Monitoring & Incident Management:
Improve the studio's reliability through monitoring, rapid response, communication and coordination.
Develop and manage the deployment architecture for the application, develop the monitoring architecture and implement monitoring agents, dashboards, escalations and alerts.
Routinely identifies operational problems by observing and studying system architect, functionality and performance results. Troubleshooting procedures with the overall studio architect and investigating surfaced issues, and handling incidents.
Identifies operational priorities by assessing operational objectives; determining project objectives, such as, efficiency, cost savings, energy conservation, operator convenience, safety, environmental quality; estimating relevance, time, and costs.
Development & Data Analyzing:
Develop operational solutions by defining, studying, estimating, and screening alternative solutions; calculating economics; determining impact on total system.
Create new tools to facilitate automated monitoring of the studio's operational environment.

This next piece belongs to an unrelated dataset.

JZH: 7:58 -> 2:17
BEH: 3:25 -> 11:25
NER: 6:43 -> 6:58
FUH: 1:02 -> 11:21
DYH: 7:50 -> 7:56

Anticipates operational problems by studying operating targets, modes of operation, unit limitations; monitoring unit performance.
Improves operational quality results by studying, evaluating, and recommending process re architecting, implementing changes, contributing information and opinion to unit design and modification teams.
Provides operational management information by collecting, analyzing, and summarizing operating and engineering data and trends.
Updates job knowledge by participating in educational opportunities; reading professional publications; maintaining personal networks; participating in professional organizations.
Accomplishes engineering and organization mission by completing related results as needed.
Mastery of Systems Linux and Networking administration
Strong systems engineering and troubleshooting skills
Shell scripting (BASH & PHP)
Strong TCP/IP understanding and ability to produce detailed documentation
Write up new and maintain technical documentation
Ability to administer networking firewalls, routers, and switches
S3 Maintenance, Apache maintenance, Load Balancer Management
Administer and maintain MySQL and other opensource databases
Write and perform basic queries to evaluate database stability, integrity and performance
Large/Big Data Management
Administer and maintain Aurora infrastructure
System Level (Nagios, Munin, Check_MK)
Writing checks & scripts
Log/Application Level (Splunk, Elastic Searching, Apache)
Ability to diagnose infrastructure as a whole!